Dorian Dorian Pavus – Gay
 As much as I like Sera and Josephine, and as much as I like playing a character who represents me in a game, man do I love Dorian, like adore Dorian. From the moment he turned up in the game, I knew I had to make a male character to romance him. I wouldn’t want him to not be gay, but he is fantastic – definitely a video game boy crush for me. So yes, he is wonderful. He is a mage from Tevinter, where mages rule the government, and he is from a fairly well off family who he doesn’t get along with too well because of his gayness. Of course, this is not something you find out right away – Dorian appears with an air of confidence, a pretty boy in every sense of the word, and he knows it, and he flirts with everyone, man or woman, but he prefers the company of men, and it becomes rather obvious quickly that this is so. His backstory is nothing groundbreaking in terms of LGBT stories, but you get to experience his coming out to his father, and whether completing this mission as a friend or a lover, it is a touching moment, and a vulnerable one for Dorian that shows his sensitive and less-confident side. He truly is a well-written and fun character and easily one of my favorites in the whole game. I take him on most missions because I love his banter and quips with all the characters.
Krem Krem – Transgender
 Krem is the first example of a transgender character in a major mainstream video game that I can think of who is not treated as a joke or a silly thing. While only a side character and not a true companion that you can spend a lot of time with, he is Iron Bull’s second in command, and when discussing Krem with both Iron Bull and in a scene where Iron Bull introduces his men, there is never a question that Krem is a man and always has been so. As the Inquistior, you are given the option to dig deeper, with questions such as “Did you always know?” and you can ask Iron Bull if he is okay with Krem’s “passing as a man,” and in both cases, the answer is the same: Krem is a man, and there was never any question about it, until you ask Krem about his family who always tried to marry him off to a man, but this is why he’s now a member of a mercenary group. Once serving in the military where women were not welcome, Krem hid his sex, but when a new army doctor came around, no more bribes worked, and he was kicked out. Iron Bull took him in and it was true bros from there. Whatever questions or conversations you have with Krem or about Krem, it is all handled tastefully, and the questions asked were clearly written to help those who maybe haven’t met a transgendered person in real life to understand their situation and open their mind to the concept. I think Krem is wonderful, and I wish there were options to see more of him.

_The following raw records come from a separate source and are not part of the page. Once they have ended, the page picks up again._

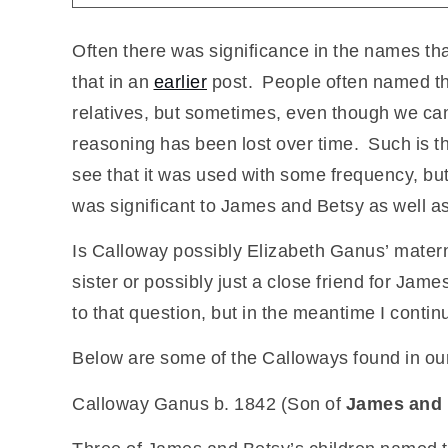
Often there was significance in the names tha
that in an
earlier
post. People often named thei
relatives, but sometimes, even though we can
reasoning has been lost over time. Such is t
see that it was used with some frequency, bu
was significant to James and Betsy as well as 
Is Calloway possibly Elizabeth Ganus’ mater
sister or possibly just a close friend for J
to that question, but in the meantime I conti
Below are some of the Calloways found in our
Calloway Ganus b. 1842 (Son of
James and 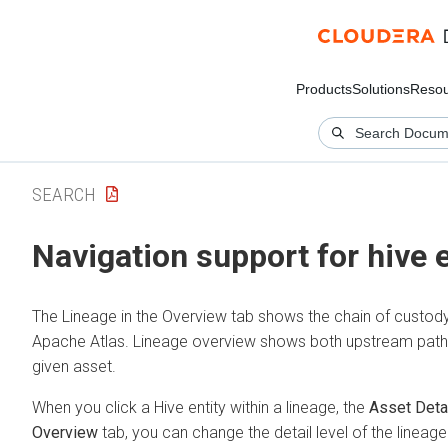
Products
Solutions
Resou
SEARCH
Navigation support for hive e
The Lineage in the Overview tab shows the chain of custody
Apache Atlas. Lineage overview shows both upstream paths
given asset.
When you click a Hive entity within a lineage, the
Asset Deta
Overview
tab, you can change the detail level of the lineage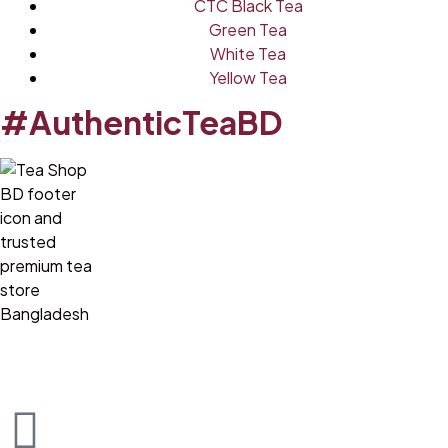
CTC Black Tea
Green Tea
White Tea
Yellow Tea
#AuthenticTeaBD
Tea Shop BD is a trusted online tea brand in Bangladesh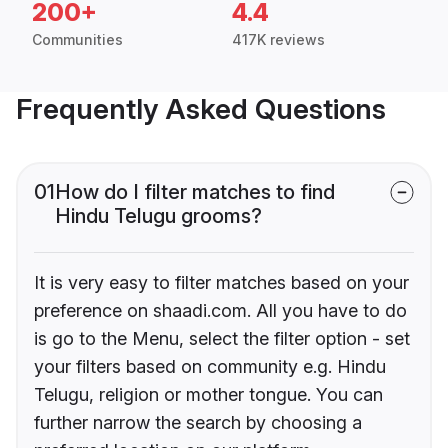
200+
4.4
Communities
417K reviews
Frequently Asked Questions
01
How do I filter matches to find
Hindu Telugu grooms?
It is very easy to filter matches based on your
preference on shaadi.com. All you have to do
is go to the Menu, select the filter option - set
your filters based on community e.g. Hindu
Telugu, religion or mother tongue. You can
further narrow the search by choosing a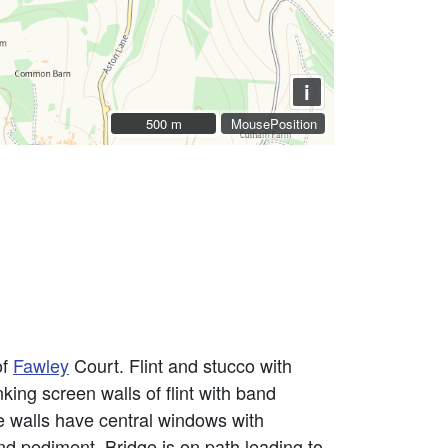
i
500 m
500 m
MousePosition
of
Fawley
Court. Flint and stucco with
king screen walls of flint with band
de walls have central windows with
and pediment. Bridge is on path leading to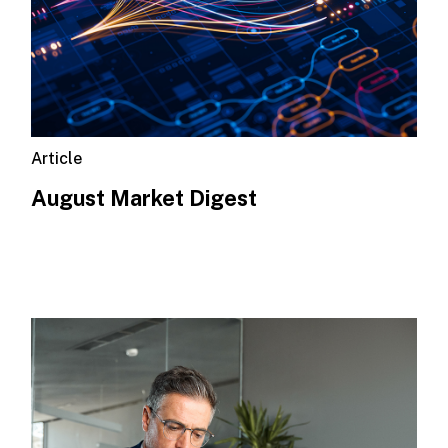
Article
August Market Digest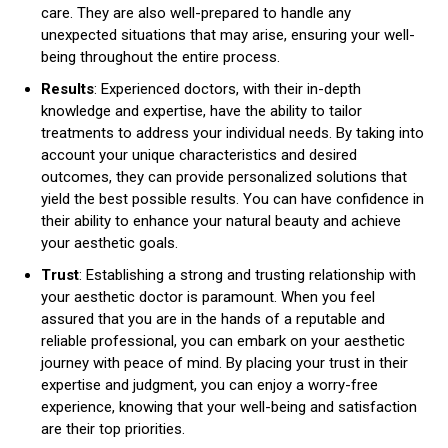
care. They are also well-prepared to handle any
unexpected situations that may arise, ensuring your well-
being throughout the entire process.
Results
: Experienced doctors, with their in-depth
knowledge and expertise, have the ability to tailor
treatments to address your individual needs. By taking into
account your unique characteristics and desired
outcomes, they can provide personalized solutions that
yield the best possible results. You can have confidence in
their ability to enhance your natural beauty and achieve
your aesthetic goals.
Trust
: Establishing a strong and trusting relationship with
your aesthetic doctor is paramount. When you feel
assured that you are in the hands of a reputable and
reliable professional, you can embark on your aesthetic
journey with peace of mind. By placing your trust in their
expertise and judgment, you can enjoy a worry-free
experience, knowing that your well-being and satisfaction
are their top priorities.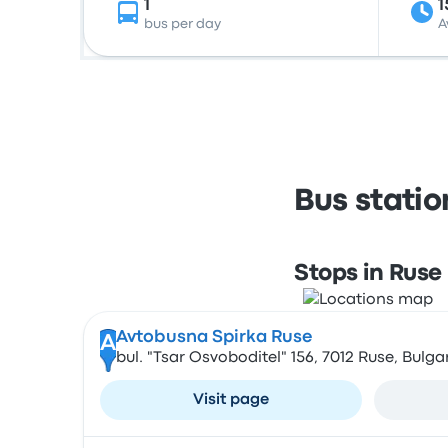
1
1
bus per day
A
Bus stati
Stops in Ruse
Avtobusna Spirka Ruse
A
bul. "Tsar Osvoboditel" 156, 7012 Ruse, Bulga
Visit page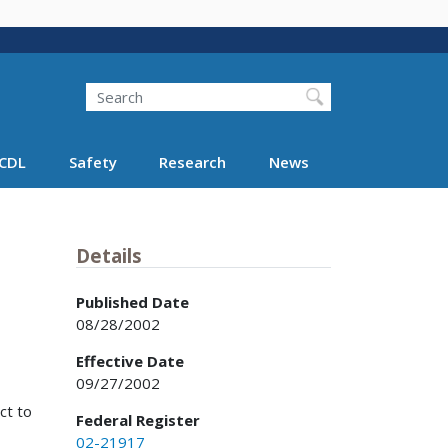
Search
Search FMCSA
CDL
Safety
Research
News
Details
Published Date
08/28/2002
Effective Date
09/27/2002
ct to
Federal Register
02-21917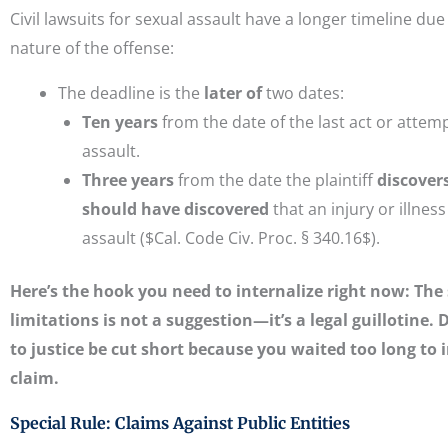
Civil lawsuits for sexual assault have a longer timeline due
nature of the offense:
The deadline is the
later of
two dates:
Ten years
from the date of the last act or attem
assault.
Three years
from the date the plaintiff
discover
should have discovered
that an injury or illnes
assault ($Cal. Code Civ. Proc. § 340.16$).
Here’s the hook you need to internalize right now: The 
limitations is not a suggestion—it’s a legal guillotine. D
to justice be cut short because you waited too long to 
claim.
Special Rule: Claims Against Public Entities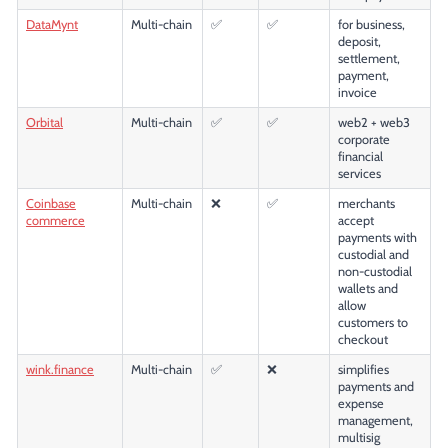
DataMynt
Multi-chain
✅
✅
for business,
deposit,
settlement,
payment,
invoice
Orbital
Multi-chain
✅
✅
web2 + web3
corporate
financial
services
Coinbase
Multi-chain
❌
✅
merchants
commerce
accept
payments with
custodial and
non-custodial
wallets and
allow
customers to
checkout
wink.finance
Multi-chain
✅
❌
simplifies
payments and
expense
management,
multisig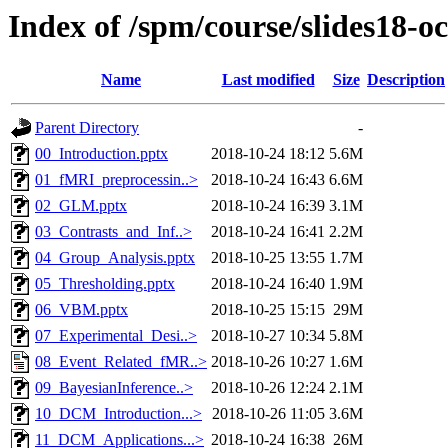
Index of /spm/course/slides18-oc
Name
Last modified
Size
Description
Parent Directory
-
00_Introduction.pptx
2018-10-24 18:12
5.6M
01_fMRI_preprocessin..>
2018-10-24 16:43
6.6M
02_GLM.pptx
2018-10-24 16:39
3.1M
03_Contrasts_and_Inf..>
2018-10-24 16:41
2.2M
04_Group_Analysis.pptx
2018-10-25 13:55
1.7M
05_Thresholding.pptx
2018-10-24 16:40
1.9M
06_VBM.pptx
2018-10-25 15:15
29M
07_Experimental_Desi..>
2018-10-27 10:34
5.8M
08_Event_Related_fMR..>
2018-10-26 10:27
1.6M
09_BayesianInference..>
2018-10-26 12:24
2.1M
10_DCM_Introduction...>
2018-10-26 11:05
3.6M
11_DCM_Applications...>
2018-10-24 16:38
26M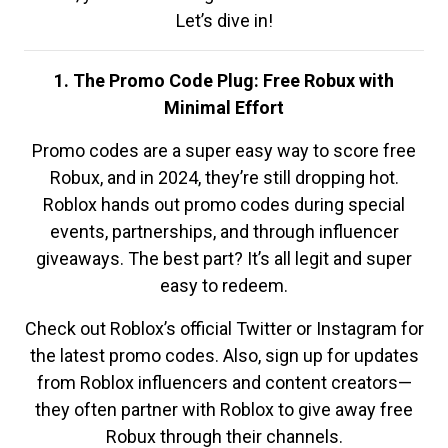
Let’s dive in!
1. The Promo Code Plug: Free Robux with
Minimal Effort
Promo codes are a super easy way to score free
Robux, and in 2024, they’re still dropping hot.
Roblox hands out promo codes during special
events, partnerships, and through influencer
giveaways. The best part? It’s all legit and super
easy to redeem.
Check out Roblox’s official Twitter or Instagram for
the latest promo codes. Also, sign up for updates
from Roblox influencers and content creators—
they often partner with Roblox to give away free
Robux through their channels.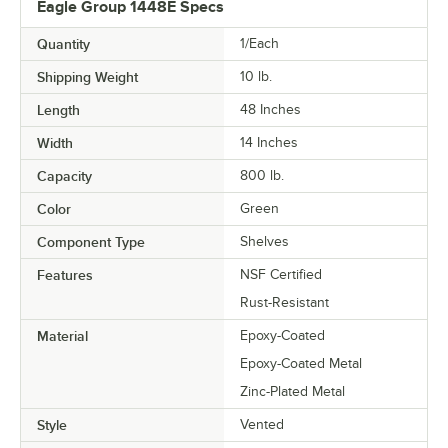
Eagle Group 1448E Specs
Quantity
1/Each
Shipping Weight
10
lb.
Length
48 Inches
Width
14 Inches
Capacity
800 lb.
Color
Green
Component Type
Shelves
Features
NSF Certified
Rust-Resistant
Material
Epoxy-Coated
Epoxy-Coated Metal
Zinc-Plated Metal
Style
Vented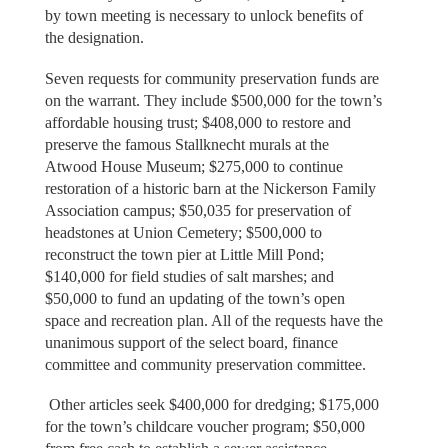
by town meeting is necessary to unlock benefits of
the designation.
Seven requests for community preservation funds are
on the warrant. They include $500,000 for the town’s
affordable housing trust; $408,000 to restore and
preserve the famous Stallknecht murals at the
Atwood House Museum; $275,000 to continue
restoration of a historic barn at the Nickerson Family
Association campus; $50,035 for preservation of
headstones at Union Cemetery; $500,000 to
reconstruct the town pier at Little Mill Pond;
$140,000 for field studies of salt marshes; and
$50,000 to fund an updating of the town’s open
space and recreation plan. All of the requests have the
unanimous support of the select board, finance
committee and community preservation committee.
Other articles seek $400,000 for dredging; $175,000
for the town’s childcare voucher program; $50,000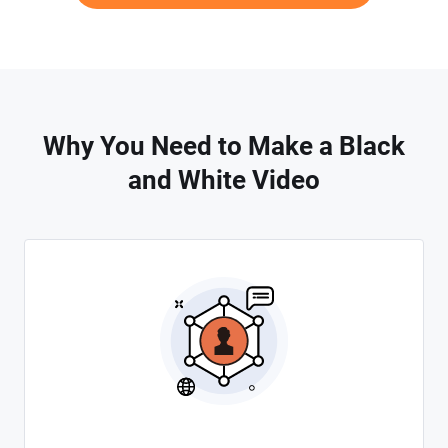
Why You Need to Make a Black
and White Video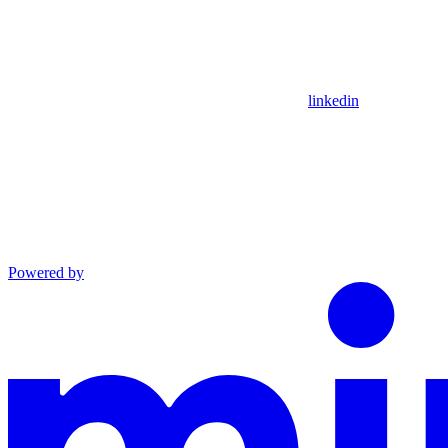
linkedin
Powered by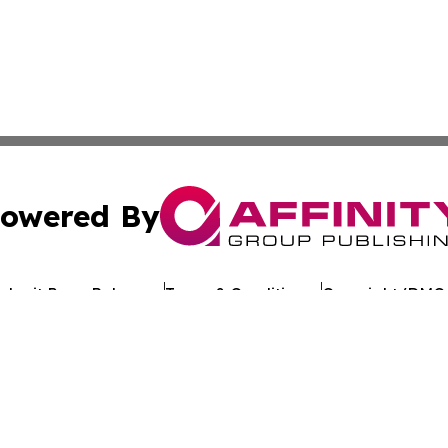
owered By
ubmit Press Release
Terms & Conditions
Copyright/DMCA
. dba Affinity Group Publishing & My Consumer Products G
Cookie Settings / Your Privacy Choices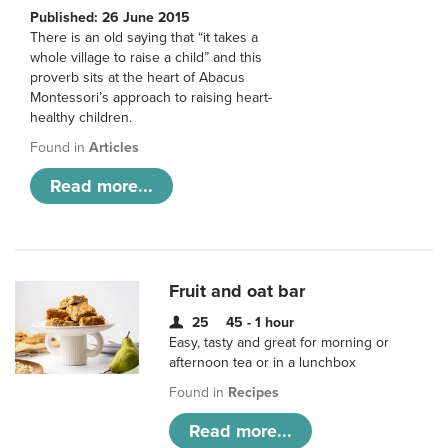
Published: 26 June 2015
There is an old saying that “it takes a
whole village to raise a child” and this
proverb sits at the heart of Abacus
Montessori’s approach to raising heart-
healthy children.
Found in
Articles
Read more...
Fruit and oat bar
25
45 - 1 hour
Easy, tasty and great for morning or
afternoon tea or in a lunchbox
Found in
Recipes
Read more...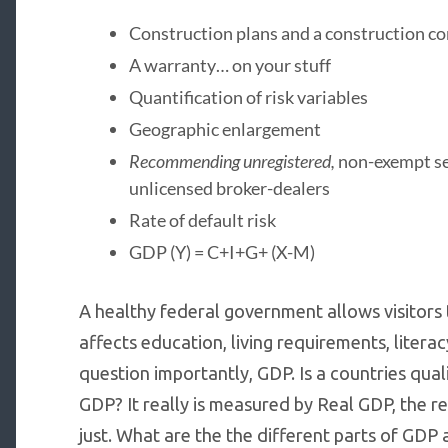
Construction plans and a construction co
A warranty… on your stuff
Quantification of risk variables
Geographic enlargement
Recommending unregistered,
non-exempt sec
unlicensed broker-dealers
Rate of default risk
GDP (Y) = C+I+G+ (X-M)
A healthy federal government allows visitors t
affects education, living requirements, literac
question importantly, GDP. Is a countries qual
GDP? It really is measured by Real GDP, the 
just. What are the the different parts of GDP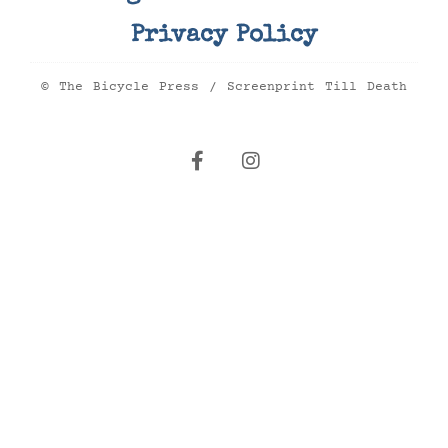
Privacy Policy
© The Bicycle Press / Screenprint Till Death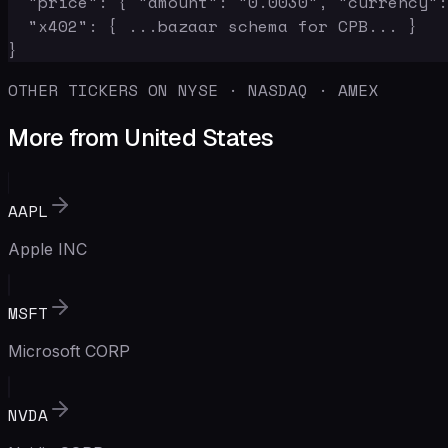
  "price": { "amount": "0.0030", "currency":
  "x402": { ...bazaar schema for CPB... }

}
OTHER TICKERS ON NYSE · NASDAQ · AMEX
More from United States
AAPL
Apple INC
MSFT
Microsoft CORP
NVDA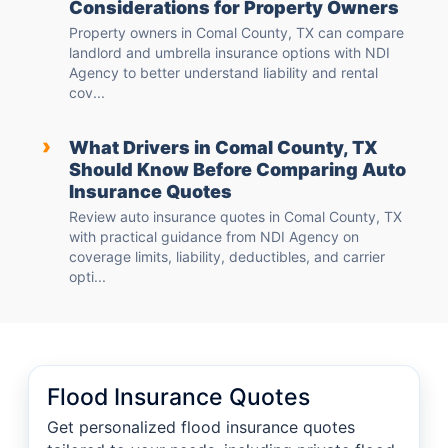
Considerations for Property Owners
Property owners in Comal County, TX can compare
landlord and umbrella insurance options with NDI
Agency to better understand liability and rental
cov...
›
What Drivers in Comal County, TX
Should Know Before Comparing Auto
Insurance Quotes
Review auto insurance quotes in Comal County, TX
with practical guidance from NDI Agency on
coverage limits, liability, deductibles, and carrier
opti...
Flood Insurance Quotes
Get personalized flood insurance quotes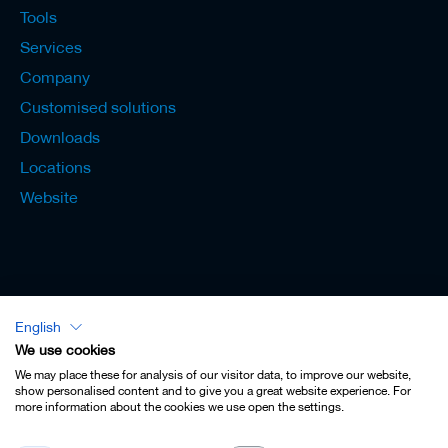
Tools
Services
Company
Customised solutions
Downloads
Locations
Website
English
Lexicon - English
We use cookies
We may place these for analysis of our visitor data, to improve our website,
show personalised content and to give you a great website experience. For
more information about the cookies we use open the settings.
Imprint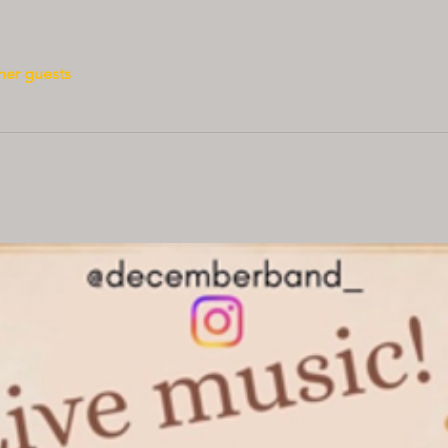
her guests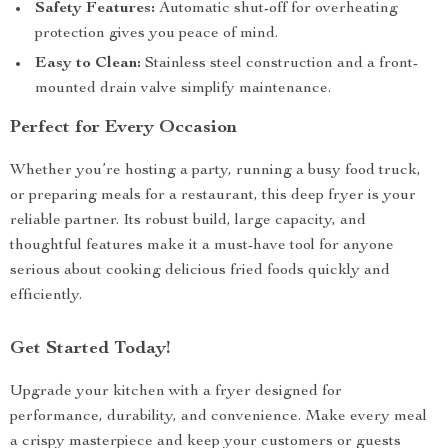
Safety Features:
Automatic shut-off for overheating
protection gives you peace of mind.
Easy to Clean:
Stainless steel construction and a front-
mounted drain valve simplify maintenance.
Perfect for Every Occasion
Whether you’re hosting a party, running a busy food truck,
or preparing meals for a restaurant, this deep fryer is your
reliable partner. Its robust build, large capacity, and
thoughtful features make it a must-have tool for anyone
serious about cooking delicious fried foods quickly and
efficiently.
Get Started Today!
Upgrade your kitchen with a fryer designed for
performance, durability, and convenience. Make every meal
a crispy masterpiece and keep your customers or guests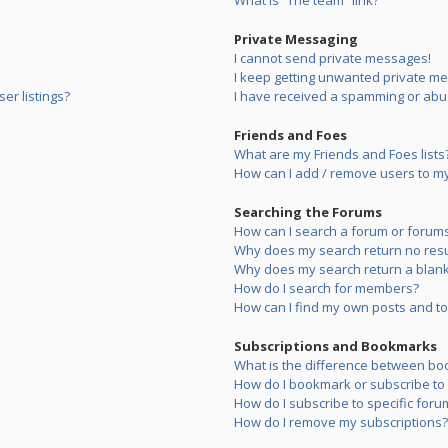
What is “The team” link?
Private Messaging
I cannot send private messages!
I keep getting unwanted private m
er listings?
I have received a spamming or abu
Friends and Foes
What are my Friends and Foes lists
How can I add / remove users to my 
Searching the Forums
How can I search a forum or forum
Why does my search return no resu
Why does my search return a blank
How do I search for members?
How can I find my own posts and to
Subscriptions and Bookmarks
What is the difference between bo
How do I bookmark or subscribe to s
How do I subscribe to specific foru
How do I remove my subscriptions?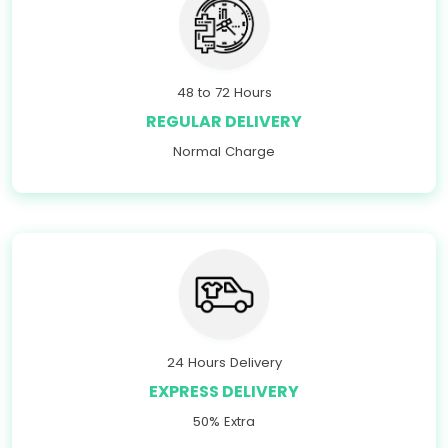
48 to 72 Hours
REGULAR DELIVERY
Normal Charge
24 Hours Delivery
EXPRESS DELIVERY
50% Extra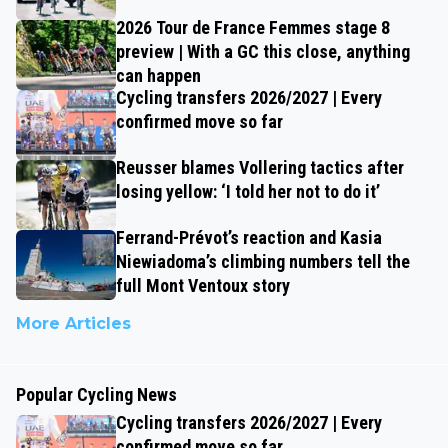
2026 Tour de France Femmes stage 8
preview | With a GC this close, anything
can happen
Cycling transfers 2026/2027 | Every
confirmed move so far
Reusser blames Vollering tactics after
losing yellow: ‘I told her not to do it’
Ferrand-Prévot’s reaction and Kasia
Niewiadoma’s climbing numbers tell the
full Mont Ventoux story
More Articles
Popular Cycling News
Cycling transfers 2026/2027 | Every
confirmed move so far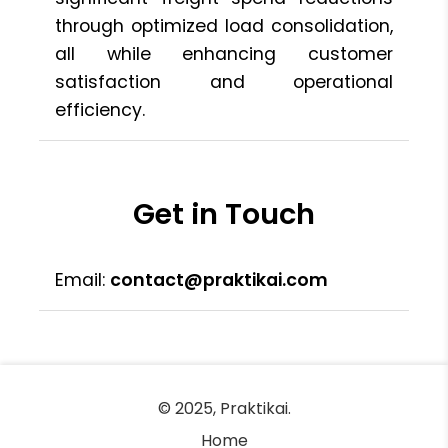
through optimized load consolidation,
all while enhancing customer
satisfaction and operational
efficiency.
Get in Touch
Email:
contact@praktikai.com
© 2025, Praktikai.
Home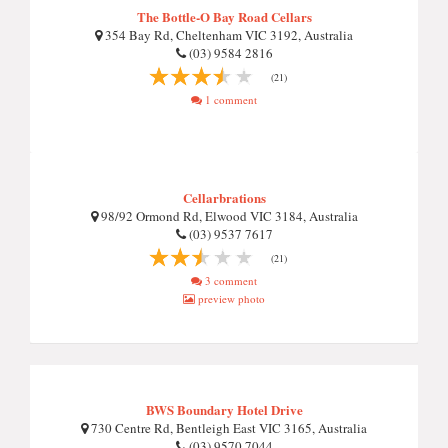
The Bottle-O Bay Road Cellars
354 Bay Rd, Cheltenham VIC 3192, Australia
(03) 9584 2816
(21)
1 comment
Cellarbrations
98/92 Ormond Rd, Elwood VIC 3184, Australia
(03) 9537 7617
(21)
3 comment
preview photo
BWS Boundary Hotel Drive
730 Centre Rd, Bentleigh East VIC 3165, Australia
(03) 9570 7044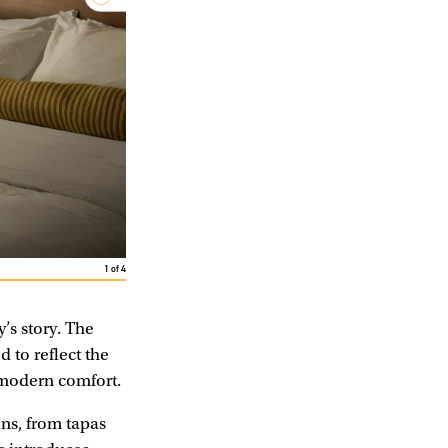
1
of
4
y’s story. The
 to reflect the
g modern comfort.
ons, from tapas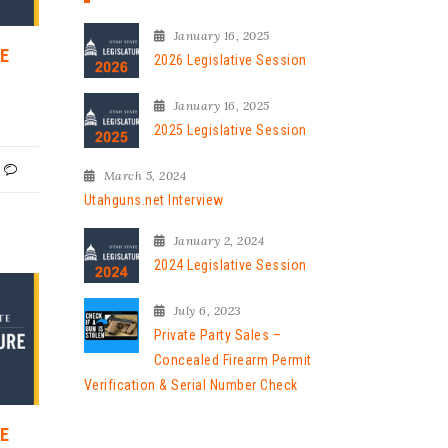
January 16, 2025
VE
2026 Legislative Session
January 16, 2025
2025 Legislative Session
March 5, 2024
Utahguns.net Interview
January 2, 2024
2024 Legislative Session
July 6, 2023
Private Party Sales –
Concealed Firearm Permit
Verification & Serial Number Check
VE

Josephine Josephine Montilyet – Bi
 Josephine was my first character’s romantic choice, and I didn’t regret it. She is a bisexual option, so is therefore interested in both male and female Inquisitors. Like Iron Bull, she seems to have no preference to gender or even really pay it much mind, and really she just wants to know more about you and build a sense of trust. Her family does have a rich and interesting story line, and sorting through this is a major part of building her trust. She is sensitive above advances and wants to know that your interest and love is real and not just a ploy. It really is a very sweet moment when she gets embarrassed about the Inquisitor actually being interested in her. It turns out, however, that her family has already arranged a marriage with a man, as is the standard for noble families, and this leads to a rather epic dual between you, the Inquisitor, and this suitor to win the heart of Josephine. She is, of course, concerned for your safety, and it is just a really fun, cute, and touching scene when you win – you can choose to spare the man’s life if you want. Overall, I thought that, despite not being a main companion, she was a well rounded character with a lot going for her. In particular, I think I enjoy Josephine’s dance with the Inquisitor during the Empress’s ball the most, and the flirting and eventual romance seemed very genuine and relateable.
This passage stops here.